WHAT IS NEEDED
Send back all the data below, exactly as given.

SUPPLIED RECORDS
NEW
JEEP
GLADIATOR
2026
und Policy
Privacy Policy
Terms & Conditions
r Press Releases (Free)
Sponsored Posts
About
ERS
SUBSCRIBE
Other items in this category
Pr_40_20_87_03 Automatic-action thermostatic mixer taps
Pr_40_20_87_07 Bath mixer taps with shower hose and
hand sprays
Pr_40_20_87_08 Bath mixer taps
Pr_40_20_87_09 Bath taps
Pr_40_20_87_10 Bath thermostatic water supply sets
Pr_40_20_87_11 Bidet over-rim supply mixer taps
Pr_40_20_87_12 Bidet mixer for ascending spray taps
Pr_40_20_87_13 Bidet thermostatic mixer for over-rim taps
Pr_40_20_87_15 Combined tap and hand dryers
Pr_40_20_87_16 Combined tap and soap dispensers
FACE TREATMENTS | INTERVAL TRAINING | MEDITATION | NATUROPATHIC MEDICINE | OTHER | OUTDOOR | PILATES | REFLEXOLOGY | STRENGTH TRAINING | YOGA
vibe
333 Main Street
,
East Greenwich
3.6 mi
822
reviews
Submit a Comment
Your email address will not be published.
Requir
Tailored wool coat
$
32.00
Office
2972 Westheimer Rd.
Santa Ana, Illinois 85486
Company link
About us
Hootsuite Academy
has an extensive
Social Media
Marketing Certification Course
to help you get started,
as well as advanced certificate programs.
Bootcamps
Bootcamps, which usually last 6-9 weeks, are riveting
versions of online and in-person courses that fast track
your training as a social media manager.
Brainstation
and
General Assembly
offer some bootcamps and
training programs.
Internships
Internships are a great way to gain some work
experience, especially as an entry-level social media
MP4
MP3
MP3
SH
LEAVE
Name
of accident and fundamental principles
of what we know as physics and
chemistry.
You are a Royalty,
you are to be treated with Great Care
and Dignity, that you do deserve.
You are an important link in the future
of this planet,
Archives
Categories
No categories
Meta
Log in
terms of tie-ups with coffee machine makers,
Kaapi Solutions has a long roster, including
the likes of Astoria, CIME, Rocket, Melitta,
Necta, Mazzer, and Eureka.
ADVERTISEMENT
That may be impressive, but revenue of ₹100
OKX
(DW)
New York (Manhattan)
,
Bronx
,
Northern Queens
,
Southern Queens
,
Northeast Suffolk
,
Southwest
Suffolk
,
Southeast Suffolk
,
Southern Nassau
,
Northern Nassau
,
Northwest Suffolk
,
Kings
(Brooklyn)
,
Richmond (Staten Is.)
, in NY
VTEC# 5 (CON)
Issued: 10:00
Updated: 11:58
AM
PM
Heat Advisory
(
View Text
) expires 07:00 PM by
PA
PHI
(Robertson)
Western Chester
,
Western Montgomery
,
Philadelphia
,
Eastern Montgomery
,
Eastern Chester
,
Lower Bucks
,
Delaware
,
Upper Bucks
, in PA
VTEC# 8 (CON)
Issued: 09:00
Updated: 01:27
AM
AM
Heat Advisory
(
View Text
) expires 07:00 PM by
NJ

REPLY TO THE EXERCISE
NEW
JEEP
GLADIATOR
2026
und Policy
Privacy Policy
Terms & Conditions
r Press Releases (Free)
Sponsored Posts
About
ERS
SUBSCRIBE
Other items in this category
Pr_40_20_87_03 Automatic-action thermostatic mixer taps
Pr_40_20_87_07 Bath mixer taps with shower hose and
hand sprays
Pr_40_20_87_08 Bath mixer taps
Pr_40_20_87_09 Bath taps
Pr_40_20_87_10 Bath thermostatic water supply sets
Pr_40_20_87_11 Bidet over-rim supply mixer taps
Pr_40_20_87_12 Bidet mixer for ascending spray taps
Pr_40_20_87_13 Bidet thermostatic mixer for over-rim taps
Pr_40_20_87_15 Combined tap and hand dryers
Pr_40_20_87_16 Combined tap and soap dispensers
FACE TREATMENTS | INTERVAL TRAINING | MEDITATION | NATUROPATHIC MEDICINE | OTHER | OUTDOOR | PILATES | REFLEXOLOGY | STRENGTH TRAINING | YOGA
vibe
333 Main Street
,
East Greenwich
3.6 mi
822
reviews
Submit a Comment
Your email address will not be published.
Requir
Tailored wool coat
$
32.00
Office
2972 Westheimer Rd.
Santa Ana, Illinois 85486
Company link
About us
Hootsuite Academy
has an extensive
Social Media
Marketing Certification Course
to help you get started,
as well as advanced certificate programs.
Bootcamps
Bootcamps, which usually last 6-9 weeks, are riveting
versions of online and in-person courses that fast track
your training as a social media manager.
Brainstation
and
General Assembly
offer some bootcamps and
training programs.
Internships
Internships are a great way to gain some work
experience, especially as an entry-level social media
MP4
MP3
MP3
SH
LEAVE
Name
of accident and fundamental principles
of what we know as physics and
chemistry.
You are a Royalty,
you are to be treated with Great Care
and Dignity, that you do deserve.
You are an important link in the future
of this planet,
Archives
Categories
No categories
Meta
Log in
terms of tie-ups with coffee machine makers,
Kaapi Solutions has a long roster, including
the likes of Astoria, CIME, Rocket, Melitta,
Necta, Mazzer, and Eureka.
ADVERTISEMENT
That may be impressive, but revenue of ₹100
OKX
(DW)
New York (Manhattan)
,
Bronx
,
Northern Queens
,
Southern Queens
,
Northeast Suffolk
,
Southwest
Suffolk
,
Southeast Suffolk
,
Southern Nassau
,
Northern Nassau
,
Northwest Suffolk
,
Kings
(Brooklyn)
,
Richmond (Staten Is.)
, in NY
VTEC# 5 (CON)
Issued: 10:00
Updated: 11:58
AM
PM
Heat Advisory
(
View Text
) expires 07:00 PM by
PA
PHI
(Robertson)
Western Chester
,
Western Montgomery
,
Philadelphia
,
Eastern Montgomery
,
Eastern Chester
,
Lower Bucks
,
Delaware
,
Upper Bucks
, in PA
VTEC# 8 (CON)
Issued: 09:00
Updated: 01:27
AM
AM
Heat Advisory
(
View Text
) expires 07:00 PM by
NJ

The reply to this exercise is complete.